(The task) Every entry should be transcribed word for word, so that nothing is missing.

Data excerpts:
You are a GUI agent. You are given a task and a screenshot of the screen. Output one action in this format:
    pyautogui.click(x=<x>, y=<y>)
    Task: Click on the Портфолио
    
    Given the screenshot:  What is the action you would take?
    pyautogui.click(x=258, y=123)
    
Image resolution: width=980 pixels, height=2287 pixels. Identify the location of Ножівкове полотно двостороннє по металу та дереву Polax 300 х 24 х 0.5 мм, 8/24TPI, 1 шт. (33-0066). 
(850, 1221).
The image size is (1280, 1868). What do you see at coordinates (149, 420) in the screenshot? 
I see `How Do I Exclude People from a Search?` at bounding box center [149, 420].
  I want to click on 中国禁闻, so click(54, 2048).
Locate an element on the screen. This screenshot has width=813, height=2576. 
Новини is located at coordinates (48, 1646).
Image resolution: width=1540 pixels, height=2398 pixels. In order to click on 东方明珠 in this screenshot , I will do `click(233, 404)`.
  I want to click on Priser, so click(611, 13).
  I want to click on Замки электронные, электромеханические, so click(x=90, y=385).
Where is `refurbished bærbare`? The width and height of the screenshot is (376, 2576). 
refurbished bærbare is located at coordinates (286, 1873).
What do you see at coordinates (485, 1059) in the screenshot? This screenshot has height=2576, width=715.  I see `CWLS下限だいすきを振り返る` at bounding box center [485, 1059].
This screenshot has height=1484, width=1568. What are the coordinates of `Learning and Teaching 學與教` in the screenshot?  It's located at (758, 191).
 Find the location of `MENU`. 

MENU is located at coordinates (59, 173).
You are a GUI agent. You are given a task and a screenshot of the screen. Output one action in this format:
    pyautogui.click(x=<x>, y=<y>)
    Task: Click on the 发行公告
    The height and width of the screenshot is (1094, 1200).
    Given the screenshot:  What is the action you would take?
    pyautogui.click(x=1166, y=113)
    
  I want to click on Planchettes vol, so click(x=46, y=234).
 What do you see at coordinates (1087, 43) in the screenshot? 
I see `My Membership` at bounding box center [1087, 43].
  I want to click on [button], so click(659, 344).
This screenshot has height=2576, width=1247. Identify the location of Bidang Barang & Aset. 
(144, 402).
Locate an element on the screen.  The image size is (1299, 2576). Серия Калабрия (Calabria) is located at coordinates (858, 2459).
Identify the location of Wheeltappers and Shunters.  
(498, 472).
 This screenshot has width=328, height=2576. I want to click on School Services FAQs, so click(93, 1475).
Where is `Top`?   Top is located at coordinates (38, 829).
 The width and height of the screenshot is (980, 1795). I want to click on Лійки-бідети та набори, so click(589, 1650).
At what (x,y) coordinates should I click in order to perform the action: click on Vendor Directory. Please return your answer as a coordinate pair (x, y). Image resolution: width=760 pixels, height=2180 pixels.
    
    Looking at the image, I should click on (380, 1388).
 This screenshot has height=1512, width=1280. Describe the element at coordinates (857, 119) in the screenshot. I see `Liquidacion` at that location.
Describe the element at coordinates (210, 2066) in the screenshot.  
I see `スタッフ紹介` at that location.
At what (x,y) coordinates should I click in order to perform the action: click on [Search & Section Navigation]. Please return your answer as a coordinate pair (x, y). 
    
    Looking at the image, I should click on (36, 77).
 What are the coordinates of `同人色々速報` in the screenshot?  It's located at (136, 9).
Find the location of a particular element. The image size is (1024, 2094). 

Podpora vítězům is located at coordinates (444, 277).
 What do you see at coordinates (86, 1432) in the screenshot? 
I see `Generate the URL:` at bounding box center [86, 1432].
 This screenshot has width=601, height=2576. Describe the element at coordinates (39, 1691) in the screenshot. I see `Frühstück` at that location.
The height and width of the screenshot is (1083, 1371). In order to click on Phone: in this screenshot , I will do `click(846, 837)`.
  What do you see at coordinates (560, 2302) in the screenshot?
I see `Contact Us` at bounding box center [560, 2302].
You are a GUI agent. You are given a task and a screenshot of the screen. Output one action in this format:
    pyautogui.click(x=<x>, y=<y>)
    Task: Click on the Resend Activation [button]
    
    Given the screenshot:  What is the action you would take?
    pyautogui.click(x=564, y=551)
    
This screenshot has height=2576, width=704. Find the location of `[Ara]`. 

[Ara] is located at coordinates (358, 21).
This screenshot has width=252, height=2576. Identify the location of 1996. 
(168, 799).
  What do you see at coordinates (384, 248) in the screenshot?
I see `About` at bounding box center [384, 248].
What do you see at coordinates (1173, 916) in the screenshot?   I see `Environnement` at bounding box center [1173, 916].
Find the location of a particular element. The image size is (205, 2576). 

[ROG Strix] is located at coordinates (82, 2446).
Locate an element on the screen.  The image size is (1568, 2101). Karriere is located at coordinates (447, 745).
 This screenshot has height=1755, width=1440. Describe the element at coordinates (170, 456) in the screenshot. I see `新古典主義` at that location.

(Exercise result)
You are a GUI agent. You are given a task and a screenshot of the screen. Output one action in this format:
    pyautogui.click(x=<x>, y=<y>)
    Task: Click on the Портфолио
    
    Given the screenshot:  What is the action you would take?
    pyautogui.click(x=258, y=123)
    
Image resolution: width=980 pixels, height=2287 pixels. Identify the location of Ножівкове полотно двостороннє по металу та дереву Polax 300 х 24 х 0.5 мм, 8/24TPI, 1 шт. (33-0066). 
(850, 1221).
The image size is (1280, 1868). What do you see at coordinates (149, 420) in the screenshot? 
I see `How Do I Exclude People from a Search?` at bounding box center [149, 420].
  I want to click on 中国禁闻, so click(54, 2048).
Locate an element on the screen. This screenshot has width=813, height=2576. 
Новини is located at coordinates (48, 1646).
Image resolution: width=1540 pixels, height=2398 pixels. In order to click on 东方明珠 in this screenshot , I will do `click(233, 404)`.
  I want to click on Priser, so click(611, 13).
  I want to click on Замки электронные, электромеханические, so click(x=90, y=385).
Where is `refurbished bærbare`? The width and height of the screenshot is (376, 2576). 
refurbished bærbare is located at coordinates (286, 1873).
What do you see at coordinates (485, 1059) in the screenshot? This screenshot has height=2576, width=715.  I see `CWLS下限だいすきを振り返る` at bounding box center [485, 1059].
This screenshot has height=1484, width=1568. What are the coordinates of `Learning and Teaching 學與教` in the screenshot?  It's located at (758, 191).
 Find the location of `MENU`. 

MENU is located at coordinates (59, 173).
You are a GUI agent. You are given a task and a screenshot of the screen. Output one action in this format:
    pyautogui.click(x=<x>, y=<y>)
    Task: Click on the 发行公告
    The height and width of the screenshot is (1094, 1200).
    Given the screenshot:  What is the action you would take?
    pyautogui.click(x=1166, y=113)
    
  I want to click on Planchettes vol, so click(x=46, y=234).
 What do you see at coordinates (1087, 43) in the screenshot? 
I see `My Membership` at bounding box center [1087, 43].
  I want to click on [button], so click(659, 344).
This screenshot has height=2576, width=1247. Identify the location of Bidang Barang & Aset. 
(144, 402).
Locate an element on the screen.  The image size is (1299, 2576). Серия Калабрия (Calabria) is located at coordinates (858, 2459).
Identify the location of Wheeltappers and Shunters.  
(498, 472).
 This screenshot has width=328, height=2576. I want to click on School Services FAQs, so click(93, 1475).
Where is `Top`?   Top is located at coordinates (38, 829).
 The width and height of the screenshot is (980, 1795). I want to click on Лійки-бідети та набори, so click(589, 1650).
At what (x,y) coordinates should I click in order to perform the action: click on Vendor Directory. Please return your answer as a coordinate pair (x, y). Image resolution: width=760 pixels, height=2180 pixels.
    
    Looking at the image, I should click on (380, 1388).
 This screenshot has height=1512, width=1280. Describe the element at coordinates (857, 119) in the screenshot. I see `Liquidacion` at that location.
Describe the element at coordinates (210, 2066) in the screenshot.  
I see `スタッフ紹介` at that location.
At what (x,y) coordinates should I click in order to perform the action: click on [Search & Section Navigation]. Please return your answer as a coordinate pair (x, y). 
    
    Looking at the image, I should click on (36, 77).
 What are the coordinates of `同人色々速報` in the screenshot?  It's located at (136, 9).
Find the location of a particular element. The image size is (1024, 2094). 

Podpora vítězům is located at coordinates (444, 277).
 What do you see at coordinates (86, 1432) in the screenshot? 
I see `Generate the URL:` at bounding box center [86, 1432].
 This screenshot has width=601, height=2576. Describe the element at coordinates (39, 1691) in the screenshot. I see `Frühstück` at that location.
The height and width of the screenshot is (1083, 1371). In order to click on Phone: in this screenshot , I will do `click(846, 837)`.
  What do you see at coordinates (560, 2302) in the screenshot?
I see `Contact Us` at bounding box center [560, 2302].
You are a GUI agent. You are given a task and a screenshot of the screen. Output one action in this format:
    pyautogui.click(x=<x>, y=<y>)
    Task: Click on the Resend Activation [button]
    
    Given the screenshot:  What is the action you would take?
    pyautogui.click(x=564, y=551)
    
This screenshot has height=2576, width=704. Find the location of `[Ara]`. 

[Ara] is located at coordinates (358, 21).
This screenshot has width=252, height=2576. Identify the location of 1996. 
(168, 799).
  What do you see at coordinates (384, 248) in the screenshot?
I see `About` at bounding box center [384, 248].
What do you see at coordinates (1173, 916) in the screenshot?   I see `Environnement` at bounding box center [1173, 916].
Find the location of a particular element. The image size is (205, 2576). 

[ROG Strix] is located at coordinates (82, 2446).
Locate an element on the screen.  The image size is (1568, 2101). Karriere is located at coordinates (447, 745).
 This screenshot has height=1755, width=1440. Describe the element at coordinates (170, 456) in the screenshot. I see `新古典主義` at that location.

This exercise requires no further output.